Anthelia glauca, the giant anthelia, is a species of soft coral in the family Xeniidae. It is a colonial species and is found in shallow water in the Indo-Pacific region.

==Description==
Anthelia glauca has large tubular polyps growing from a creeping mat that sometimes forms stolon-like fingers. The non-retractable polyps may be 11 to 25 cm tall with a ring of eight slender, plume-like tentacles. The colour is usually white, pale grey, pale brown or bluish-white, and viewed from above, the polyps somewhat resemble snowflakes.

==Distribution and habitat==
Anthelia glauca is found on reefs in the Indo-Pacific region from the Red Sea to Hawaii, growing at depths between 8 and 22 m. Its range includes the eastern coast of Africa and at Sodwana Bay, this coral grows on reefs formed from fossilised sand-dunes, along with a few stony corals and a diverse population of other soft corals. It is probably the most common species in its genus.

==Biology==
Anthelia glauca is a zooxanthellate soft coral; embedded within its tissues are single-celled symbiotic dinoflagellates which provide their host with the products of photosynthesis such as organic carbon and nitrogen compounds. The polyps supplement this with the planktonic particles caught by the widely-spread tentacles. During the day the polyps sway and contract in a rhythmic fashion.

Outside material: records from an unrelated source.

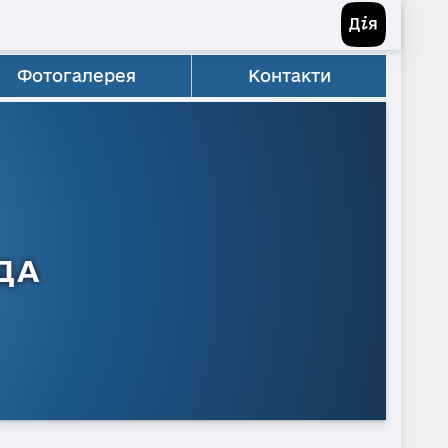
Фотогалерея
Контакти
ДА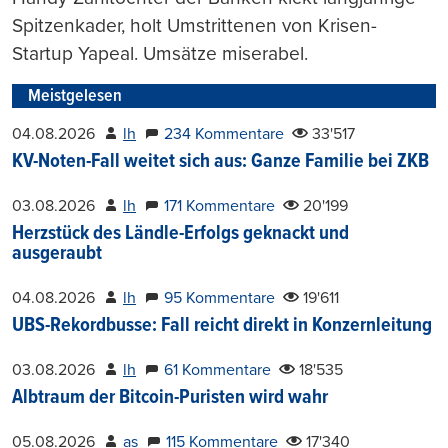
Spitzenkader, holt Umstrittenen von Krisen-
Startup Yapeal. Umsätze miserabel.
Meistgelesen
04.08.2026
lh
234 Kommentare
33'517
KV-Noten-Fall weitet sich aus: Ganze Familie bei ZKB
03.08.2026
lh
171 Kommentare
20'199
Herzstück des Ländle-Erfolgs geknackt und
ausgeraubt
04.08.2026
lh
95 Kommentare
19'611
UBS-Rekordbusse: Fall reicht direkt in Konzernleitung
03.08.2026
lh
61 Kommentare
18'535
Albtraum der Bitcoin-Puristen wird wahr
05.08.2026
as
115 Kommentare
17'340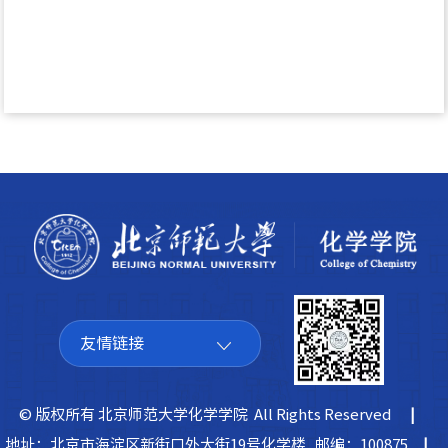
友情链接
© 版权所有 北京师范大学化学学院 All Rights Reserved
|
地址：北京市海淀区新街口外大街19号化学楼 邮编：100875
|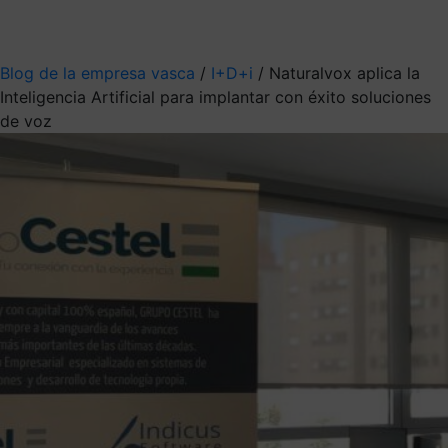
Mis suscripciones
Elige la información que quieres recibir
Blog de la empresa vasca
/
I+D+i
/
Naturalvox aplica la
Inteligencia Artificial para implantar con éxito soluciones
de voz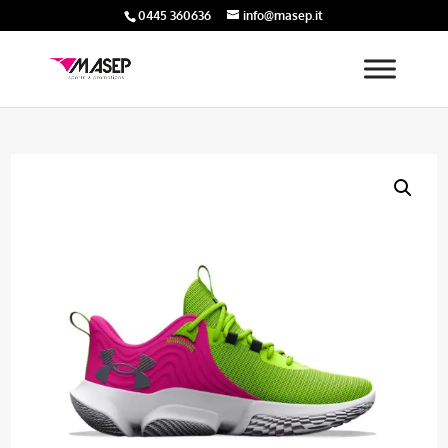
0445 360636
info@masep.it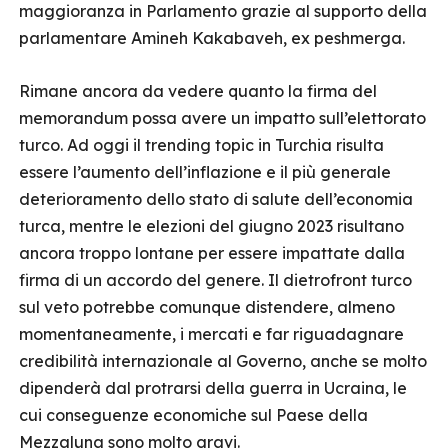
maggioranza in Parlamento grazie al supporto della
parlamentare Amineh Kakabaveh, ex peshmerga.
Rimane ancora da vedere quanto la firma del
memorandum possa avere un impatto sull’elettorato
turco. Ad oggi il trending topic in Turchia risulta
essere l’aumento dell’inflazione e il più generale
deterioramento dello stato di salute dell’economia
turca, mentre le elezioni del giugno 2023 risultano
ancora troppo lontane per essere impattate dalla
firma di un accordo del genere. Il dietrofront turco
sul veto potrebbe comunque distendere, almeno
momentaneamente, i mercati e far riguadagnare
credibilità internazionale al Governo, anche se molto
dipenderà dal protrarsi della guerra in Ucraina, le
cui conseguenze economiche sul Paese della
Mezzaluna sono molto gravi.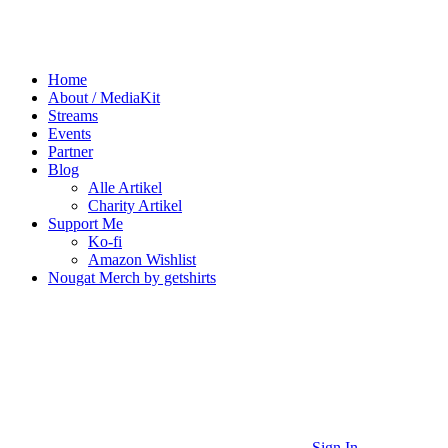
Home
About / MediaKit
Streams
Events
Partner
Blog
Alle Artikel
Charity Artikel
Support Me
Ko-fi
Amazon Wishlist
Nougat Merch by getshirts
Sign In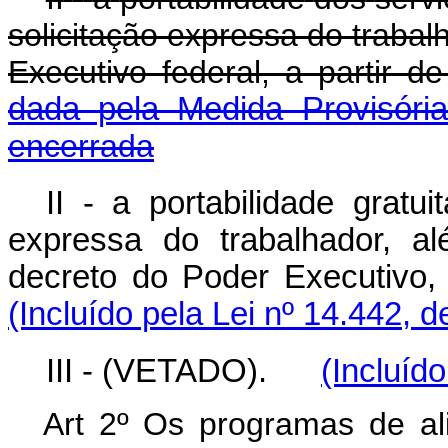
solicitação
expressa
do
trabal
Executivo federal, a parti
dada pela Medida Provisóri
encerrada
II - a portabilidade gratu
expressa do trabalhador, a
decreto do Poder Executivo
(Incluído pela Lei nº 14.442, 
III - (VETADO).
(Incluíd
Art 2º Os programas de al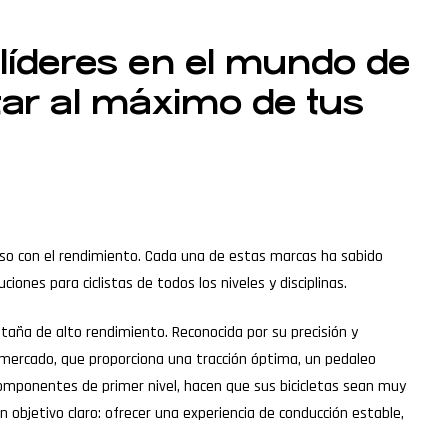
líderes en el mundo de
utar al máximo de tus
miso con el rendimiento. Cada una de estas marcas ha sabido
iones para ciclistas de todos los niveles y disciplinas.
taña de alto rendimiento. Reconocida por su precisión y
mercado, que proporciona una tracción óptima, un pedaleo
componentes de primer nivel, hacen que sus bicicletas sean muy
n objetivo claro: ofrecer una experiencia de conducción estable,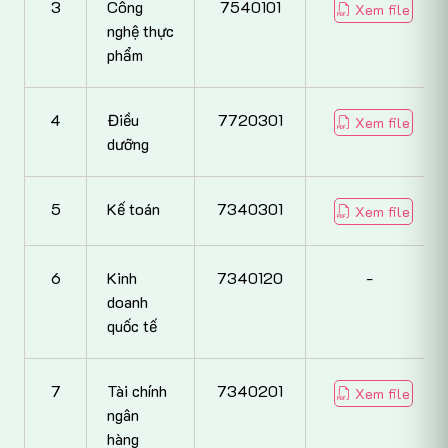
3
Công
7540101
Xem file
nghệ thực
phẩm
4
Điều
7720301
Xem file
dưỡng
5
Kế toán
7340301
Xem file
6
Kinh
7340120
-
doanh
quốc tế
7
Tài chính
7340201
Xem file
ngân
hàng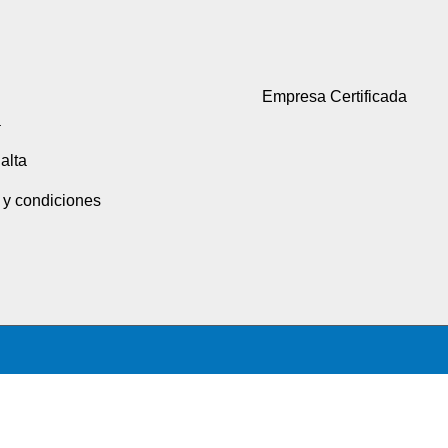
Empresa Certificada
a
alta
 y condiciones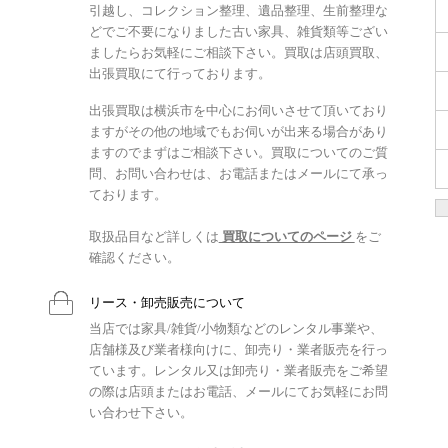
引越し、コレクション整理、遺品整理、生前整理な
どでご不要になりました古い家具、雑貨類等ござい
ましたらお気軽にご相談下さい。買取は店頭買取、
出張買取にて行っております。
出張買取は横浜市を中心にお伺いさせて頂いており
ますがその他の地域でもお伺いが出来る場合があり
ますのでまずはご相談下さい。買取についてのご質
問、お問い合わせは、お電話またはメールにて承っ
ております。
取扱品目など詳しくは
買取についてのページ
をご
確認ください。
リース・卸売販売について
当店では家具/雑貨/小物類などのレンタル事業や、
店舗様及び業者様向けに、卸売り・業者販売を行っ
ています。レンタル又は卸売り・業者販売をご希望
の際は店頭またはお電話、メールにてお気軽にお問
い合わせ下さい。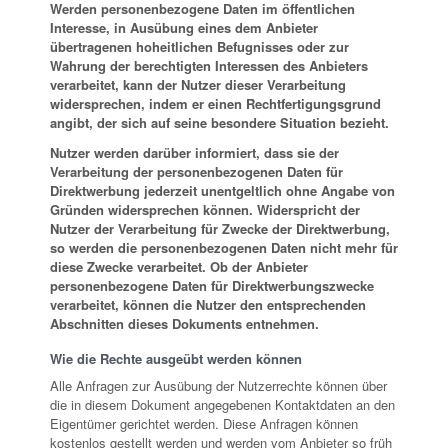
Werden personenbezogene Daten im öffentlichen
Interesse, in Ausübung eines dem Anbieter
übertragenen hoheitlichen Befugnisses oder zur
Wahrung der berechtigten Interessen des Anbieters
verarbeitet, kann der Nutzer dieser Verarbeitung
widersprechen, indem er einen Rechtfertigungsgrund
angibt, der sich auf seine besondere Situation bezieht.
Nutzer werden darüber informiert, dass sie der
Verarbeitung der personenbezogenen Daten für
Direktwerbung jederzeit unentgeltlich ohne Angabe von
Gründen widersprechen können. Widerspricht der
Nutzer der Verarbeitung für Zwecke der Direktwerbung,
so werden die personenbezogenen Daten nicht mehr für
diese Zwecke verarbeitet. Ob der Anbieter
personenbezogene Daten für Direktwerbungszwecke
verarbeitet, können die Nutzer den entsprechenden
Abschnitten dieses Dokuments entnehmen.
Wie die Rechte ausgeübt werden können
Alle Anfragen zur Ausübung der Nutzerrechte können über
die in diesem Dokument angegebenen Kontaktdaten an den
Eigentümer gerichtet werden. Diese Anfragen können
kostenlos gestellt werden und werden vom Anbieter so früh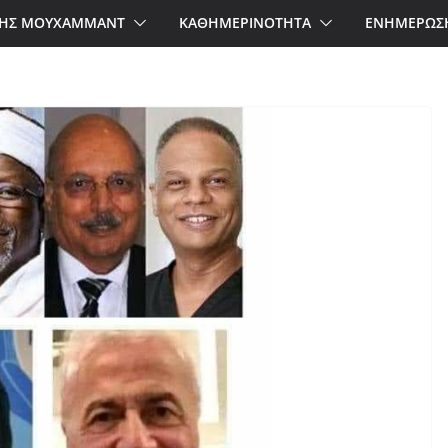
ΗΣ ΜΟΥΧΑΜΜΑΝΤ
ΚΑΘΗΜΕΡΙΝΟΤΗΤΑ
ΕΝΗΜΕΡΩΣ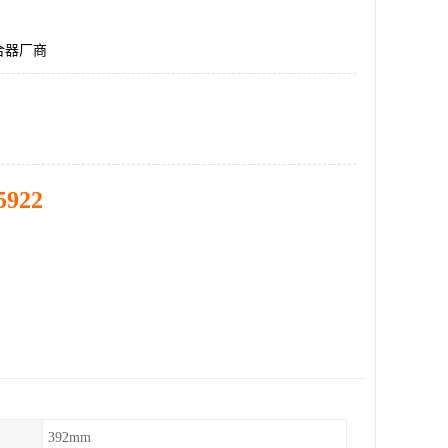
合器厂商
5922
392mm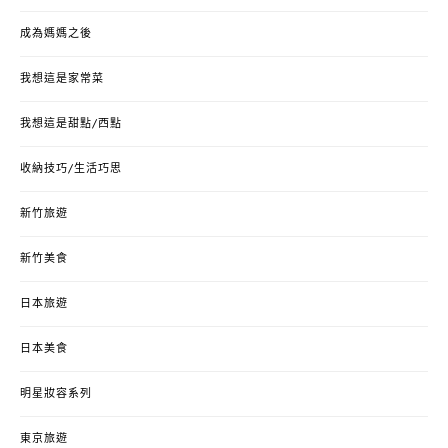
成為媽媽之後
我想這是家常菜
我想這是甜點/西點
收納技巧/生活巧思
新竹旅遊
新竹美食
日本旅遊
日本美食
明星妝容系列
東京旅遊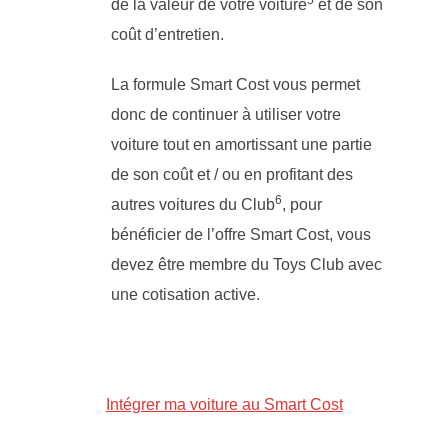
de la valeur de votre voiture
et de son
coût d’entretien.
La formule Smart Cost vous permet
donc de continuer à utiliser votre
voiture tout en amortissant une partie
de son coût et / ou en profitant des
6
autres voitures du Club
, pour
bénéficier de l’offre Smart Cost, vous
devez être membre du Toys Club avec
une cotisation active.
Intégrer ma voiture au Smart Cost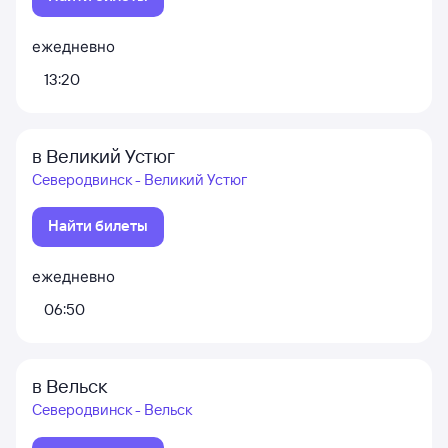
ежедневно
13:20
в Великий Устюг
Северодвинск - Великий Устюг
Найти билеты
ежедневно
06:50
в Вельск
Северодвинск - Вельск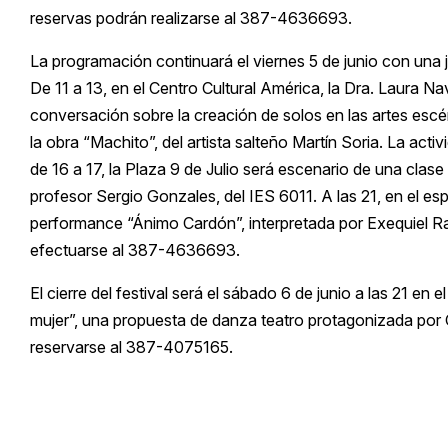
reservas podrán realizarse al 387-4636693.
La programación continuará el viernes 5 de junio con una j
De 11 a 13, en el Centro Cultural América, la Dra. Laura 
conversación sobre la creación de solos en las artes escé
la obra “Machito”, del artista salteño Martín Soria. La activ
de 16 a 17, la Plaza 9 de Julio será escenario de una clase
profesor Sergio Gonzales, del IES 6011. A las 21, en el e
performance “Ánimo Cardón”, interpretada por Exequiel R
efectuarse al 387-4636693.
El cierre del festival será el sábado 6 de junio a las 21 e
mujer”, una propuesta de danza teatro protagonizada por
reservarse al 387-4075165.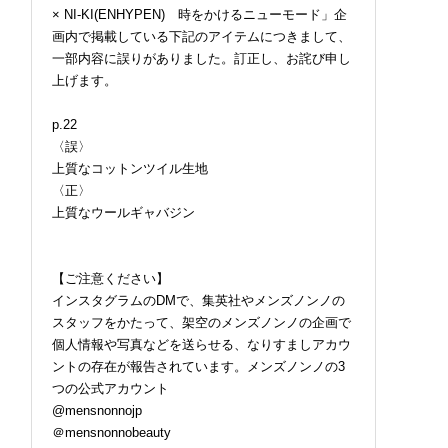
× NI-KI(ENHYPEN) 時をかけるニューモード」企
画内で掲載している下記のアイテムにつきまして、
一部内容に誤りがありました。訂正し、お詫び申し
上げます。
p.22
〈誤〉
上質なコットンツイル生地
〈正〉
上質なウールギャバジン
【ご注意ください】
インスタグラムのDMで、集英社やメンズノンノの
スタッフをかたって、架空のメンズノンノの企画で
個人情報や写真などを送らせる、なりすましアカウ
ントの存在が報告されています。メンズノンノの3
つの公式アカウント
@mensnonnojp
＠mensnonnobeauty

Colonies of A. glauca are either male or female. Spawning and egg transfer takes place at the full moon over a four to five month period in summer. The larvae are brooded in a unique pharyngeal pouch, an extension of the pharynx constricted on either side of the developing larvae. It has been found that the immature planula larvae acquire their zooxanthellae from symbionts present in the pharyngeal pouch by invasion through their ectodermal surface during the brooding process.